Due to these pressures, several reforms were initiated such as introduction of the ‘Zipper Green System’ to ensure environmental safeguards. Furthermore, 19 petitions were filed in the Supreme Court on the constitutionality of the Port City Bill amidst pressures by political parties such as Samagi Jana Bala Wegaya (the opposition party of Sri Lanka), Janatha Vimukthi Peramuna and individuals such as Venerable Muruththetuwe Ananda Thero of Abayarama temple in Colombo.

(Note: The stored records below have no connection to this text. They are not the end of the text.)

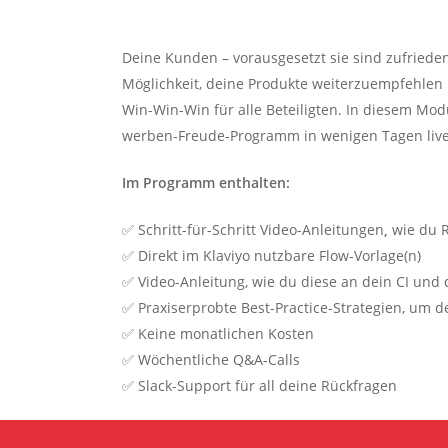
Deine Kunden – vorausgesetzt sie sind zufriede
Möglichkeit, deine Produkte weiterzuempfehlen 
Win-Win-Win für alle Beteiligten. In diesem Mod
werben-Freude-Programm in wenigen Tagen liv
Im Programm enthalten:
✅ Schritt-für-Schritt Video-Anleitungen
,
wie du R
✅ Direkt im Klaviyo nutzbare Flow-Vorlage(n)
✅ Video-Anleitung, wie du diese an dein CI und
✅ Praxiserprobte Best-Practice-Strategien, um
✅ Keine monatlichen Kosten
✅ Wöchentliche Q&A-Calls
✅ Slack-Support für all deine Rückfragen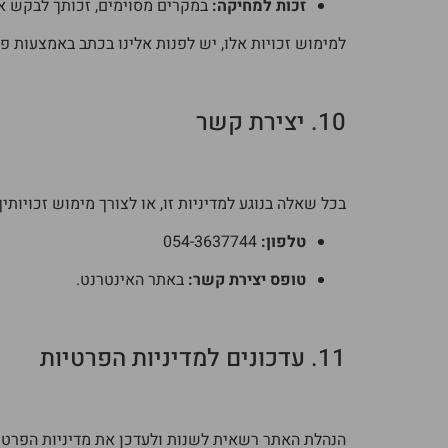
זכות למחיקה:
במקרים מסוימים, זכותך לבקש את
למימוש זכויות אלו, יש לפנות אלינו בכתב באמצעות 
10. יצירת קשר
בכל שאלה בנוגע למדיניות זו, או לצורך מימוש זכויות
טלפון:
054-3637744
טופס יצירת קשר:
באתר האינטרנט.
11. עדכונים למדיניות הפרטיות
הנהלת האתר רשאית לשנות ולעדכן את מדיניות הפרטיות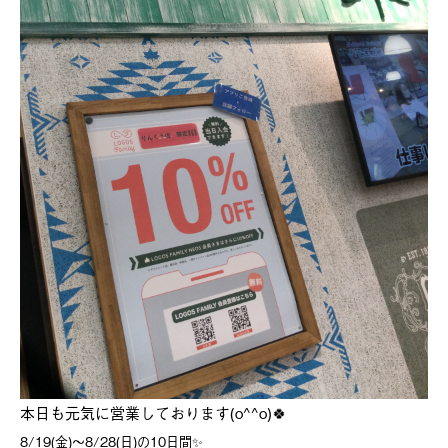
本日も元気に営業しております(o^^o)🍀
8/19(金)～8/28(日)の10日間✨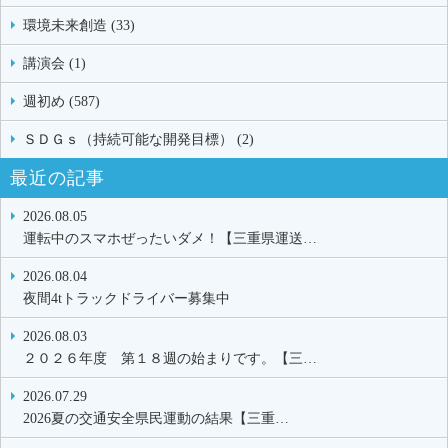
環境未来創造 (33)
講演会 (1)
週初め (587)
ＳＤＧｓ（持続可能な開発目標） (2)
最近の記事
2026.08.05
運転中のスマホぜったいダメ！【三重県運送…
2026.08.04
夜間4tトラックドライバー募集中
2026.08.03
２０２６年度 第１８週の始まりです。【三…
2026.07.29
2026夏の交通安全県民運動の結果【三重…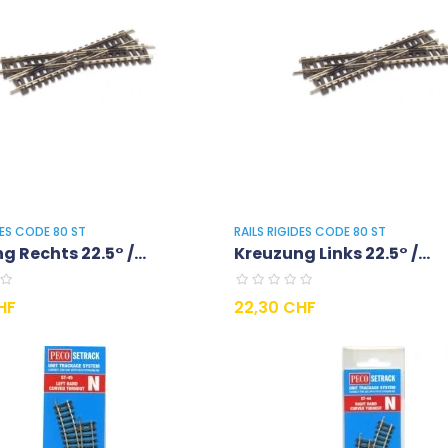
DES CODE 80 ST
RAILS RIGIDES CODE 80 ST
 Rechts 22.5° /...
Kreuzung Links 22.5° /...
Preis
HF
22,30 CHF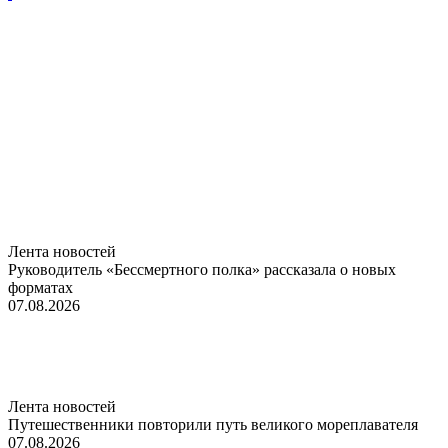
Лента новостей
Руководитель «Бессмертного полка» рассказала о новых
форматах
07.08.2026
Лента новостей
Путешественники повторили путь великого мореплавателя
07.08.2026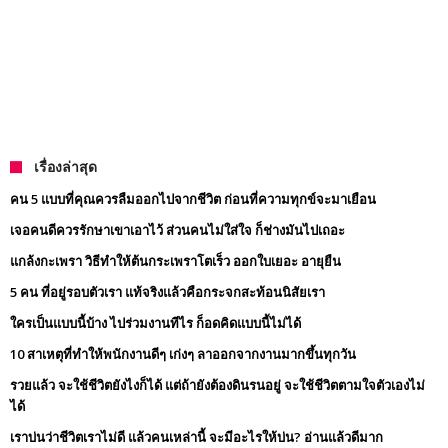
เรื่องล่าสุด
คน 5 แบบที่คุณควรลืมออกไปจากชีวิต ก่อนที่ความทุกข์จะมาเยือน
เจอคนดีควรรักษาเขาเอาไว้ ส่วนคนไม่ใส่ใจ ก็ช่างมันไปเถอะ
แกล้งกะเพรา วิธีทำให้ต้นกระเพราโตเร็ว ออกใบเยอะ อายุยืน
5 คน ที่อยู่รอบตัวเรา แท้จริงแล้วคือกระจกสะท้อนนิสัยเรา
ใครเป็นแบบนี้บ้าง ไปร่วมงานทีไร ก็อดคิดแบบนี้ไม่ได้
10 สาเหตุที่ทำให้พนักงานดีๆ เก่งๆ ลาออกจากงานมากขึ้นทุกวัน
รวยแล้ว จะใช้ชีวิตยังไงก็ได้ แต่ถ้ายังต้องดินรนอยู่ จะใช้ชีวิตตามใจตัวเองไม่
ได้
เราบ่นว่าชีวิตเราไม่ดี แล้วคนเหล่านี้ จะมีอะไรให้บ่น? อ่านแล้วดีมาก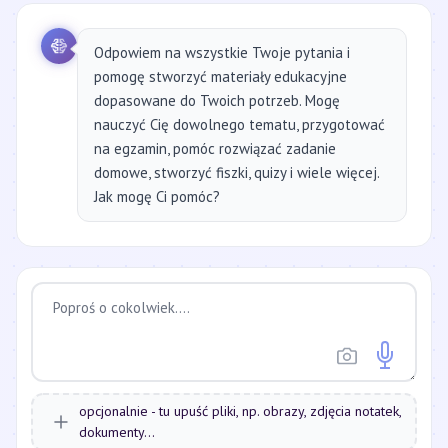
Odpowiem na wszystkie Twoje pytania i
pomogę stworzyć materiały edukacyjne
dopasowane do Twoich potrzeb. Mogę
nauczyć Cię dowolnego tematu, przygotować
na egzamin, pomóc rozwiązać zadanie
domowe, stworzyć fiszki, quizy i wiele więcej.
Jak mogę Ci pomóc?
opcjonalnie - tu upuść pliki, np. obrazy, zdjęcia notatek,
dokumenty...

The Port City was referred to as a ‘Chinese Colony’ by both some Sri Lankans and observers from India- where fears have sparked of Sri Lanka’s deepening cooperation with China.
The bill was however allowed to pass without a referendum and a 2/3rds majority votes of the parliament by the Supreme Court verdict delivered on 18th May 2021. The court amended the clauses 3(6), 30 (3), 55 (2) and 58 (1) which were inconsistent with the constitution as summarized below:
- The reclaimed land was deemed as territory of Sri Lanka and therefore parliament retain rights to legislate over the area.
- The powers of the commission which acts as a regulatory body were curtailed and defined so that the commission’s powers within the Area of Authority of the Colombo Port City is in agreement with the regulatory bodies including – Registrar General of Companies, Controller of Immigration and Emigration, Monitory Board of the Central Bank, Director General of the Central Environmental Authority and Director General of the Customs.
- Freedom of movement for Sri Lankan citizens will not be curtailed and they have access to all facilities and services within the Area of Authority of the Port City.
- Both local and foreign employees are NOT exempt from income tax.
- Authorized persons who wish to engage in business outside the Area of Authority will NOT be enjoying Incentives and Exemptions applicable under the Act to protect smaller business (who do not enjoy exemptions and incentives).
Challenges still remain as more protests could occur in the future rising from locals against foreign employment in Sri Lanka, foreigners usurping jobs of the locals, and anti-immigration sentiment. Some of the backlash could also stem from neighboring India keen to inhibit deeper Chinese involvement in Sri Lanka’s affairs inimical to India’s own interests.
As Member of Parliament Eran Wikremaratna points out, Sri Lanka must be ready for these challenges by offering more safeguards for Sri Lankans, and also providing investment opportunities to India, Middle East, US and Europe who are Sri Lanka’s largest trading partners.
The government must prepare to address these numerous challenges by re-strategizing and setting realistic objectives. Key to this is building trust among the locals and developing a positive image about the opportunities to locals from the project. Prime Minister Mahinda Rajapaksa had made statements that 75% of the nearly 200,000 jobs that will be created by the project will be reserved for Sri Lankans.
Furthermore, the government must build trust with Sri Lanka’s main import and export partners encouraging them to invest. Finally, the government must gain support from opposing political parties. For example: The 2015-2019 government were proactive with port city developments as projects under the Belt and Road Initiative were heavily promoted at the Indian Ocean Conference 2018 held in Sri Lanka. Therefore, it is still possible to build trust in order to take the project forward in a transparent and inclusive manner.